- Gangaikondan Location in Tamil Nadu, India
- Coordinates: 8°51′N 77°47′E﻿ / ﻿8.85°N 77.78°E
- Country: India
- State: Tamil Nadu
- District: Tirunelveli
- Elevation: 47 m (154 ft)

Population (2011)
- • Total: 9,999

Languages
- • Official: Tamil
- Time zone: UTC+5:30 (IST)
- PIN: 627352
- Vehicle registration: TN-72

= Gangaikondan =

Gangaikondan is a panchayat town in Tirunelveli district and a suburb of Tirunelveli city in the state of Tamil Nadu, India. It is located about 20 km north of Tirunelveli on the way to Madurai on NH 44. It is one of the industrial hubs of Tirunelveli. Gangaikondan is well known for its Arulmigu Anandavalli Udan Kailasnathar Kovil.

==Geography==
Gangaikondan is located at . It has an average elevation of 47 metres (154 feet).

==Demographics==
As of 2001 India census, Gangaikondan had a population of 10,254. Males constitute 52% of the population and females 48%. Gangaikondan has an average literacy rate of 73%, higher than the national average of 59.5%: male literacy is 81%, and female literacy is 65%. In Gangaikondan, 13% of the population is under 6 years of age.

== Industrial development ==
The ELCOT IT Park located there houses one of the global development centers (GDCs) of major IT outsourcing, IT consulting and BPO firm Syntel.

A 400-million-rupee (95 million US dollar) tyre manufacturing facility is run by Yokohama Rubber Company owned Alliance Tire Company Tires Private Limited at the State Industries Promotion Corporation of Tamil Nadu (SIPCOT) industrial park having a capacity to make 54,000 tonnes a year with a direct and indirect workforce of around 1800.

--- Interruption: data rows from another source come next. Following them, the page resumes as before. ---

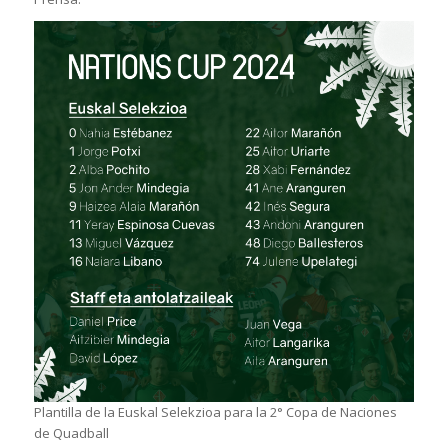
Plantilla de la Euskal Selekzioa para la 2° Copa de Naciones
de Quadball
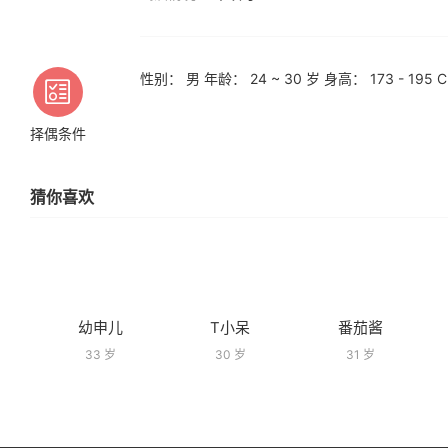
性别： 男 年龄： 24 ~ 30 岁 身高： 173 - 1
择偶条件
猜你喜欢
幼申儿
T小呆
番茄酱
33 岁
30 岁
31 岁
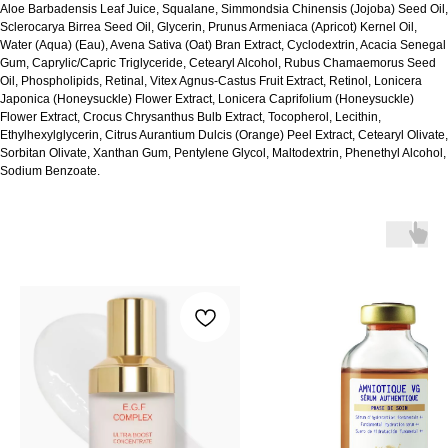
Aloe Barbadensis Leaf Juice, Squalane, Simmondsia Chinensis (Jojoba) Seed Oil,
Sclerocarya Birrea Seed Oil, Glycerin, Prunus Armeniaca (Apricot) Kernel Oil,
Water (Aqua) (Eau), Avena Sativa (Oat) Bran Extract, Cyclodextrin, Acacia Senegal
Gum, Caprylic/Capric Triglyceride, Cetearyl Alcohol, Rubus Chamaemorus Seed
Oil, Phospholipids, Retinal, Vitex Agnus-Castus Fruit Extract, Retinol, Lonicera
Japonica (Honeysuckle) Flower Extract, Lonicera Caprifolium (Honeysuckle)
Flower Extract, Crocus Chrysanthus Bulb Extract, Tocopherol, Lecithin,
Ethylhexylglycerin, Citrus Aurantium Dulcis (Orange) Peel Extract, Cetearyl Olivate,
Sorbitan Olivate, Xanthan Gum, Pentylene Glycol, Maltodextrin, Phenethyl Alcohol,
Sodium Benzoate.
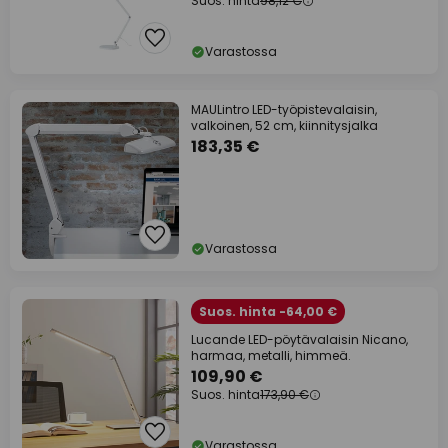
Suos. hinta
98,12 €
Varastossa
MAULintro LED-työpistevalaisin,
valkoinen, 52 cm, kiinnitysjalka
183,35 €
Varastossa
Suos. hinta -64,00 €
Lucande LED-pöytävalaisin Nicano,
harmaa, metalli, himmeä.
109,90 €
Suos. hinta
173,90 €
Varastossa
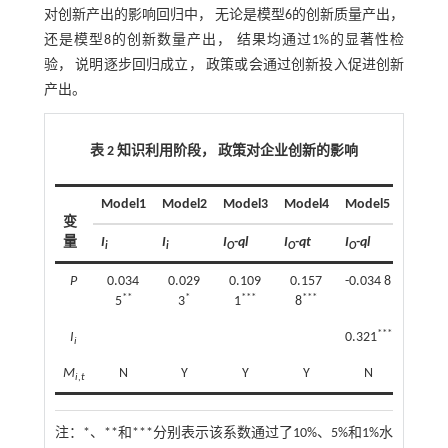
对创新产出的影响回归中， 无论是模型6的创新质量产出，
还是模型8的创新数量产出， 结果均通过1%的显著性检
验， 说明逐步回归成立， 政策或会通过创新投入促进创新
产出。
表 2 知识利用阶段， 政策对企业创新的影响
Model1
Model2
Model3
Model4
Model5
Model
变
量
I
I
I
-ql
I
-qt
I
-ql
I
-ql
i
i
O
O
O
O
P
0.034
0.029
0.109
0.157
-0.034 8
0.096
**
*
***
***
***
5
3
1
8
0
***
*
I
0.321
0.445
i
M
N
Y
Y
Y
N
Y
i
,
t
注：
*、**和***分别表示该系数通过了10%、5%和1%水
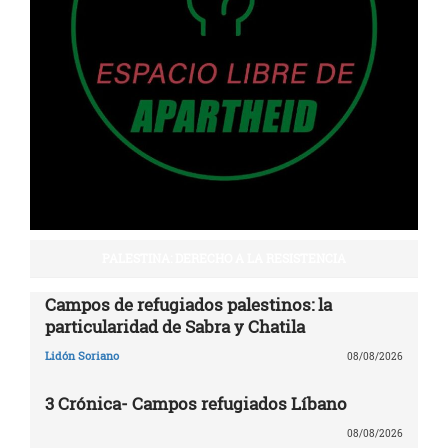
PALESTINA: DERECHO A LA RESISTENCIA
Campos de refugiados palestinos: la
particularidad de Sabra y Chatila
Lidón Soriano
08/08/2026
3 Crónica- Campos refugiados Líbano
08/08/2026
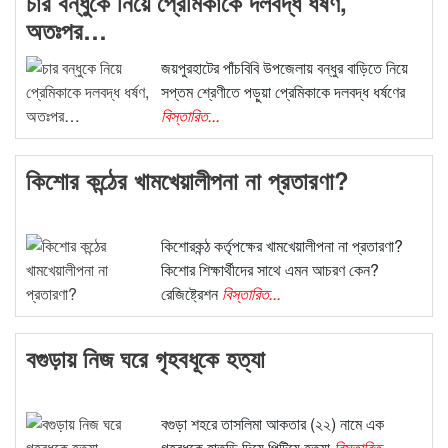
চার বন্ধুকে নিয়ে প্রেমিকাকে দলবদ্ধ ধর্ষণ,
অতঃপর…
জয়পুরহাটের পাঁচবিবি উপজেলায় বন্ধুর বাড়িতে নিয়ে
সপ্তম শ্রেণীতে পড়ুয়া প্রেমিকাকে দলবদ্ধ ধর্ষণের
বিস্তারিত...
কিশোর কন্ঠের খামখেয়ালীপনা না প্রতারণা?
কিশোরকন্ঠ কর্তৃপক্ষের খামখেয়ালীপনা না প্রতারণা?
কিশোর শিক্ষার্থীদের সাথে এমন আচরণ কেন?
রেজিষ্ট্রেশন
বিস্তারিত...
বগুড়ায় নিজ ঘরে গৃহবধূকে হত্যা
বগুড়া শহরে তাসলিমা আকতার (২২) নামে এক
গৃহবধূকে হাতুড়ি দিয়ে পিটিয়ে হত্যা
বিস্তারিত...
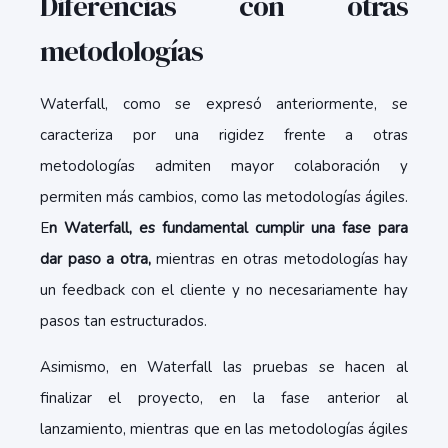
Diferencias con otras
metodologías
Waterfall, como se expresó anteriormente, se
caracteriza por una rigidez frente a otras
metodologías admiten mayor colaboración y
permiten más cambios, como las metodologías ágiles.
E
n Waterfall, es fundamental cumplir una fase para
dar paso a otra,
mientras en otras metodologías hay
un feedback con el cliente y no necesariamente hay
pasos tan estructurados.
Asimismo, en Waterfall las pruebas se hacen al
finalizar el proyecto, en la fase anterior al
lanzamiento, mientras que en las metodologías ágiles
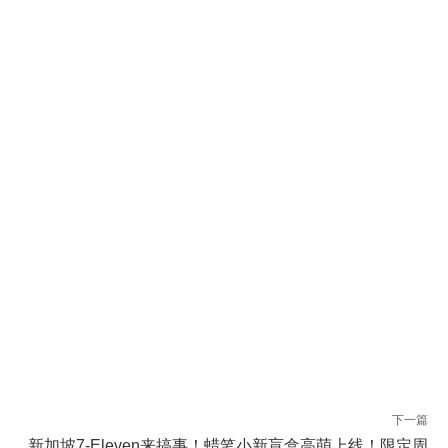
下一篇
新加坡7-Eleven来搞事！蜡笔小新盲盒高萌上线！限定周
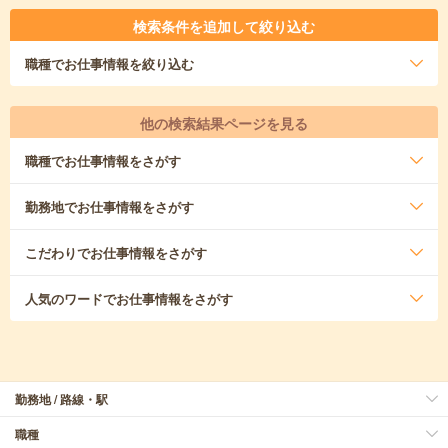
検索条件を追加して絞り込む
職種
でお仕事情報を絞り込む
他の検索結果ページを見る
職種
でお仕事情報をさがす
勤務地
でお仕事情報をさがす
こだわり
でお仕事情報をさがす
人気のワード
でお仕事情報をさがす
勤務地 / 路線・駅
職種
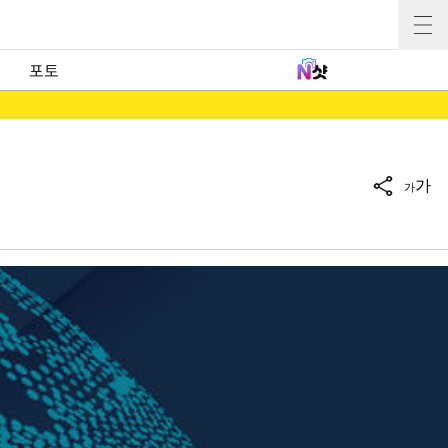
포토
가
가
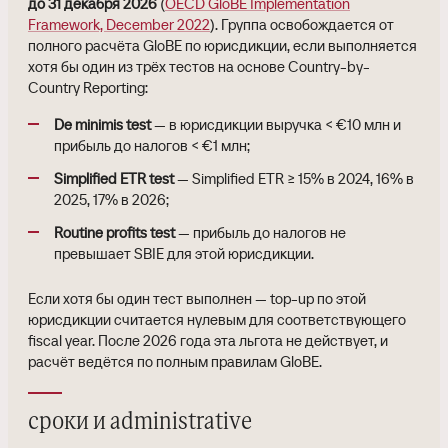
до 31 декабря 2026
(
OECD GloBE Implementation
Framework, December 2022
). Группа освобождается от
полного расчёта GloBE по юрисдикции, если выполняется
хотя бы один из трёх тестов на основе Country-by-
Country Reporting:
De minimis test
— в юрисдикции выручка < €10 млн и
прибыль до налогов < €1 млн;
Simplified ETR test
— Simplified ETR ≥ 15% в 2024, 16% в
2025, 17% в 2026;
Routine profits test
— прибыль до налогов не
превышает SBIE для этой юрисдикции.
Если хотя бы один тест выполнен — top-up по этой
юрисдикции считается нулевым для соответствующего
fiscal year. После 2026 года эта льгота не действует, и
расчёт ведётся по полным правилам GloBE.
сроки и administrative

Bosch India Limited operates a 5800 m^{2} plant for manufacturing gasoline systems division products by which Bosch is working to reducing its imports significantly. An Indane LPG bottling plant, which is the largest in the state, is being constructed there and is expected to have a capacity to fill 36,000 cylinders every day.

The town is home to one of Kovilpatti Lakshmi Roller Flour Mills' flour and textile divisions, and is where the company was established in 1964, with a 46,800 MT flour mill. It also provides employment specifically for the region.